次に列挙されているのは現状の医療の問題点と考えれば良さそうです
  1. 地域や診療科ごとの医師の偏在に伴い、急性期医療が弱体化


      厚生労働省の金言である偏在が筆頭に掲げられています。もう何回もこの言葉の問題点については言及したのでホドホドにしておきますが、偏在という言葉の意味を辞書でも引いて学習していただきたいと思います。偏在とは偏って存在する事であり、偏りがあるが故に過剰部分と不足部分が存在する状態のことです。現在の医療において不足地域、不足部分は幾らでも上げられますが、過剰地域は国会質疑でも厚生労働大臣が立ち往生しています。

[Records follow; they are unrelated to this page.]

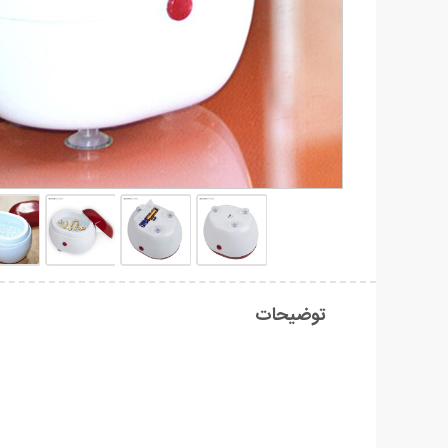
توضیحات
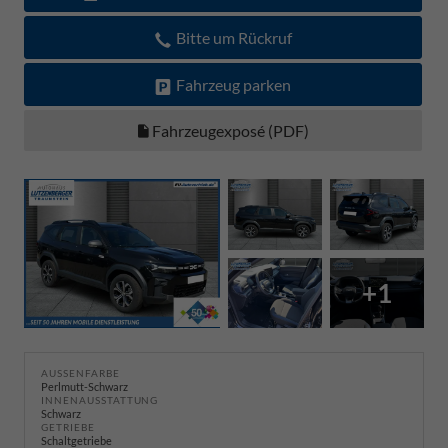
Bitte um Rückruf
Fahrzeug parken
Fahrzeugexposé (PDF)
+1
AUSSENFARBE
Perlmutt-Schwarz
INNENAUSSTATTUNG
Schwarz
GETRIEBE
Schaltgetriebe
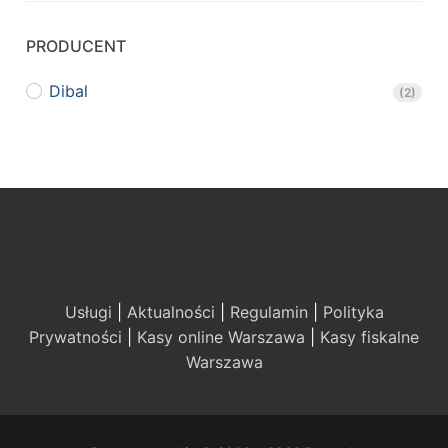
PRODUCENT
Dibal
(2)
Usługi
|
Aktualności
|
Regulamin
|
Polityka
Prywatności
|
Kasy online Warszawa
|
Kasy fiskalne
Warszawa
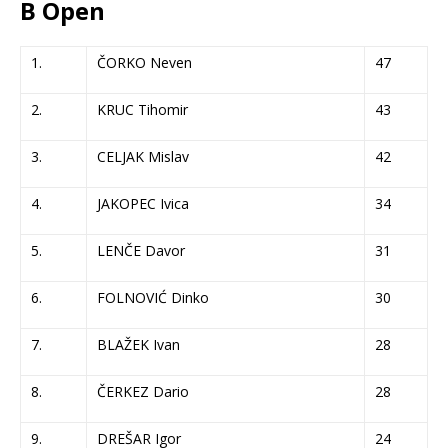
B Open
1.
ČORKO Neven
47
2.
KRUC Tihomir
43
3.
CELJAK Mislav
42
4.
JAKOPEC Ivica
34
5.
LENČE Davor
31
6.
FOLNOVIĆ Dinko
30
7.
BLAŽEK Ivan
28
8.
ČERKEZ Dario
28
9.
DREŠAR Igor
24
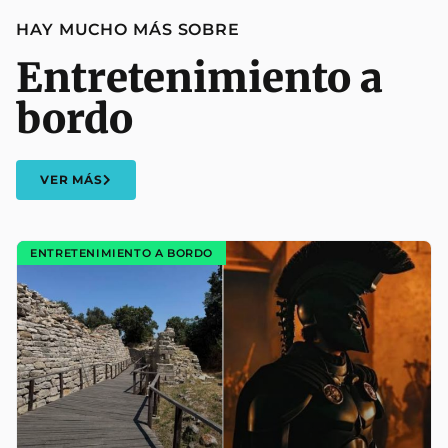
HAY MUCHO MÁS SOBRE
Entretenimiento a
bordo
VER MÁS
ENTRETENIMIENTO A BORDO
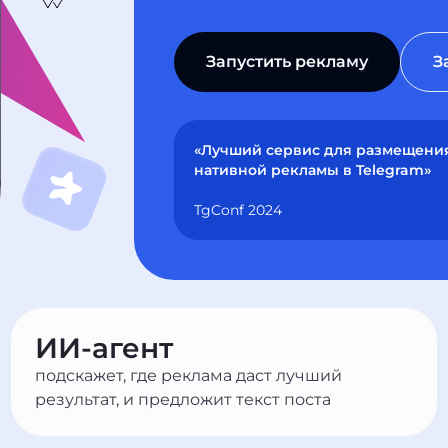
Запустить рекламу
З
«Лучший сервис для размещени
нативной рекламы в Telegram»
TgConf 2024
ИИ-агент
подскажет, где реклама даст лучший
результат, и предложит текст поста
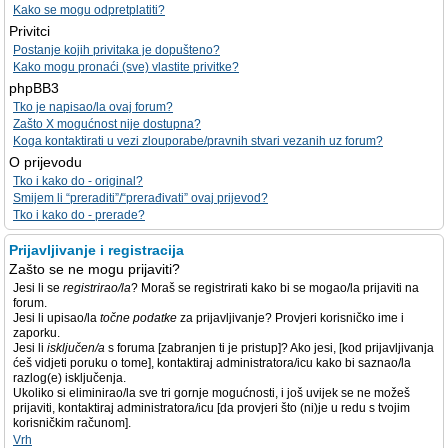
Kako se mogu odpretplatiti?
Privitci
Postanje kojih privitaka je dopušteno?
Kako mogu pronaći (sve) vlastite privitke?
phpBB3
Tko je napisao/la ovaj forum?
Zašto X mogućnost nije dostupna?
Koga kontaktirati u vezi zlouporabe/pravnih stvari vezanih uz forum?
O prijevodu
Tko i kako do - original?
Smijem li “preraditi”/“prerađivati” ovaj prijevod?
Tko i kako do - prerade?
Prijavljivanje i registracija
Zašto se ne mogu prijaviti?
Jesi li se
registrirao/la
? Moraš se registrirati kako bi se mogao/la prijaviti na
forum.
Jesi li upisao/la
točne podatke
za prijavljivanje? Provjeri korisničko ime i
zaporku.
Jesi li
isključen/a
s foruma [zabranjen ti je pristup]? Ako jesi, [kod prijavljivanja
ćeš vidjeti poruku o tome], kontaktiraj administratora/icu kako bi saznao/la
razlog(e) isključenja.
Ukoliko si eliminirao/la sve tri gornje mogućnosti, i još uvijek se ne možeš
prijaviti, kontaktiraj administratora/icu [da provjeri što (ni)je u redu s tvojim
korisničkim računom].
Vrh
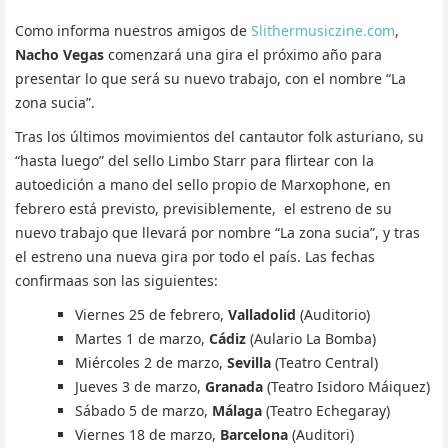
Como informa nuestros amigos de
Slithermusiczine.com
,
Nacho Vegas
comenzará una gira el próximo año para
presentar lo que será su nuevo trabajo, con el nombre “La
zona sucia”.
Tras los últimos movimientos del cantautor folk asturiano, su
“hasta luego” del sello Limbo Starr para flirtear con la
autoedición a mano del sello propio de Marxophone, en
febrero está previsto, previsiblemente, el estreno de su
nuevo trabajo que llevará por nombre “La zona sucia”, y tras
el estreno una nueva gira por todo el país. Las fechas
confirmaas son las siguientes:
Viernes 25 de febrero,
Valladolid
(Auditorio)
Martes 1 de marzo,
Cádiz
(Aulario La Bomba)
Miércoles 2 de marzo,
Sevilla
(Teatro Central)
Jueves 3 de marzo,
Granada
(Teatro Isidoro Máiquez)
Sábado 5 de marzo,
Málaga
(Teatro Echegaray)
Viernes 18 de marzo,
Barcelona
(Auditori)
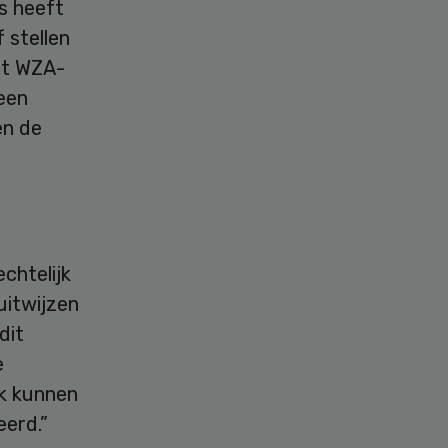
s heeft
 stellen
dt WZA-
een
en de
chtelijk
uitwijzen
dit
e
ek kunnen
eerd.”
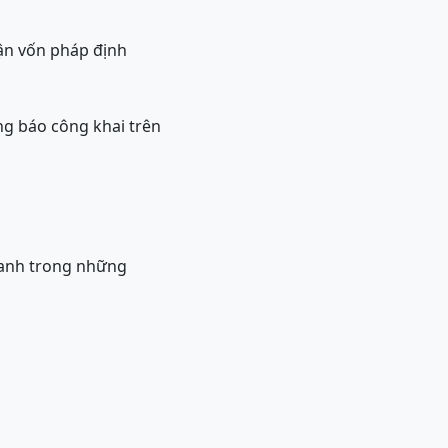
ận vốn pháp định
g báo công khai trên
oanh trong những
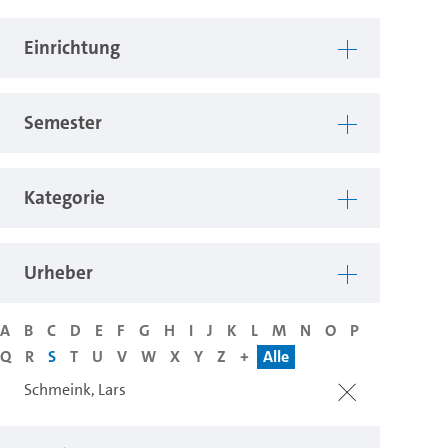
Einrichtung
Semester
Kategorie
Urheber
A
B
C
D
E
F
G
H
I
J
K
L
M
N
O
P
Q
R
S
T
U
V
W
X
Y
Z
+
Alle
Schmeink, Lars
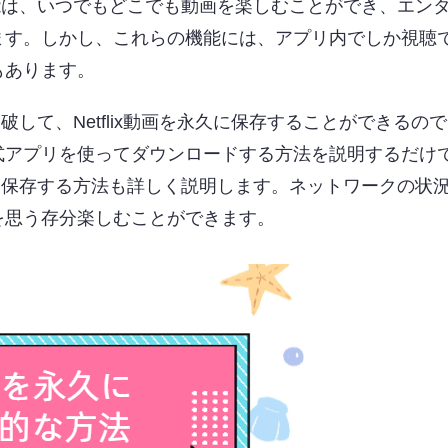
聴機能は、いつでもどこでも動画を楽しむことができ、エン
ます。しかし、これらの機能には、アプリ内でしか視聴
もあります。
突破して、Netflix動画を永久に保存することができるの
式アプリを使ってダウンロードする方法を説明するだけ
永久に保存する方法も詳しく説明します。ネットワークの状
を思う存分楽しむことができます。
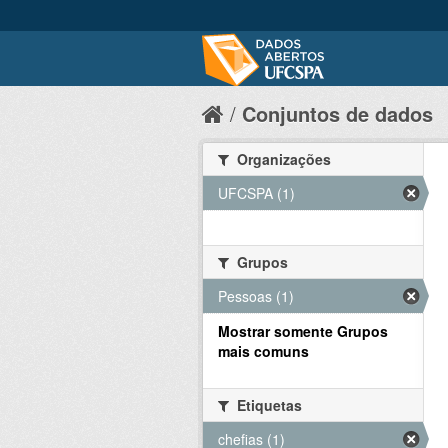
Conjuntos de dados
Organizações
UFCSPA (1)
Grupos
Pessoas (1)
Mostrar somente Grupos
mais comuns
Etiquetas
chefias (1)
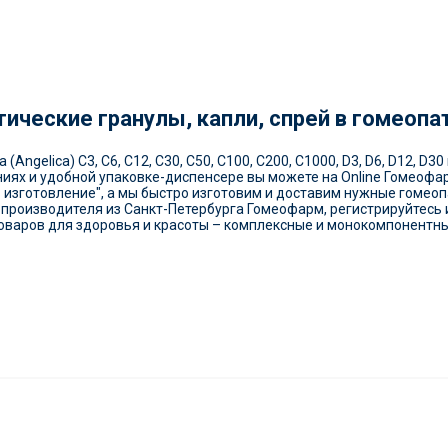
тические гранулы, капли, спрей в гомеопа
Angelica) С3, С6, С12, С30, С50, С100, С200, С1000, D3, D6, D12, D
ниях и удобной упаковке-диспенсере вы можете на Online Гомеоф
 изготовление", а мы быстро изготовим и доставим нужные гомеоп
производителя из Санкт-Петербурга Гомеофарм, регистрируйтесь и
товаров для здоровья и красоты – комплексные и монокомпонентн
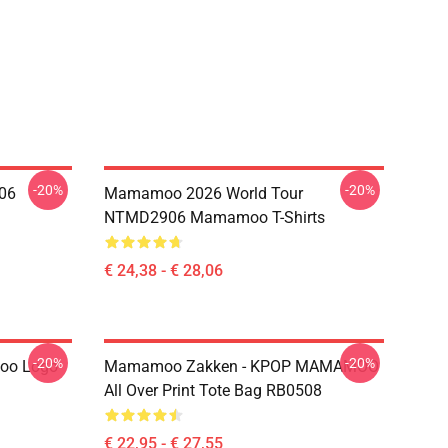
-20%
-20%
06
Mamamoo 2026 World Tour
NTMD2906 Mamamoo T-Shirts
€ 24,38 - € 28,06
-20%
-20%
oo Logo
Mamamoo Zakken - KPOP MAMAMOO
All Over Print Tote Bag RB0508
€ 22,95 - € 27,55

      厚生労働省が漠然と過剰地域として指す都市部ですが、都市部の筆頭である東京では医師が過剰で溢れているんでしょうか。限定された情報しか当ブログでは集められませんが、東京で医師が余っているという話は聞きません。むしろ東京でも不足している情報なら頻々と寄せられます。東京でも足りないのなら、どこに医師が過剰に偏在しているか。こんな単純な質問を国会質疑でやって欲しいですね。


  2. 医療に関する情報不足


      短い記事では「何の」情報が不足しているかわかりませんが、推測するに最近熱心な医師及び医療機関のランク付けではないかと考えます。ランク付の最大の問題点は、厚生労働省的発想のランク付けでは恣意的に作られた優良医療機関が粗製濫造されることです。それぐらい情報操作が容易であり、それによる最大のデメリットを蒙るのは患者であり、引き換えのメリットは非常に小さい事です。


  3. 時間外や夜間、休日診療の不足


      何度も算数をやりましたが、24時間365日コンビニ診療をやる余力は日本には全くありません。総ざらえしても全然医師が足りません。物理的に足り無いと言う事です。今の需要を賄うだけでも遥かに限界を超えた労働を強いられているのに、これ以上中途半端な机上の時間外体制で需要を喚起されたら吹き飛びます。おそらく吹き飛ばないと分からないのでしょうがね。


  4. 健康状態を総合的に診察する医師の不足


      だから総合医なんでしょうが、総合医幻想もここまでくれば害毒です。老人から子供までなんでも診察できてしまう総合医を作ると白書に書けば、そんなスーパーマン医師が大量生産されると考えている人間がおめでたいものです。質にはかなりムラがあるのは認めますが、開業の内科医は成人の総合医的役割を果たしています。開業の小児科医は子供の総合医的役割を果たしています。開業医は専門医でございと門戸を狭くしていたのでは食っていけないからです。

      それでも最低限、成人と子供ぐらいは分けたいところです。それを至極簡単に老人から子供まで総合せよとは、内科も小児科も舐められたものです。よほど馬鹿でもできる診療科と思われているのでしょう。小児科だって難しいのだぞって書いておきます。
次に方向性が3点です。
  • 入院から在宅まで切れ目のない医療の提供
  • 開業医に時間外診療を求める
  • 個人の健康情報のIT化
最後に
    1人あたりの医療費で1.5〜2倍、生活習慣病の受診率で2倍近くに達するなど都道府県間で生じている「医療格差」
分析に少しくたびれました。要するに目新しい事は何も書かれていませんし、現状の医療が改善するような現実的な施策はゼロという事です。とどのつまりが医療費削減ですから、どう書き繕っても医師の負担の増大と収入の低下です。負担増も収入減もPONRは越えていますし、それでもなんとか負担しようとする医師の意識のPONRも当の昔に通り過ぎています。

この現状の中で医師がどうしたらよいかのお話は、また機会がありましたら日を改めてしてみたいと思います。テーマだけは決めていまして「PONRを渡った医師にルビコン河はあるか?」です。書けなかったらゴメンナサイ。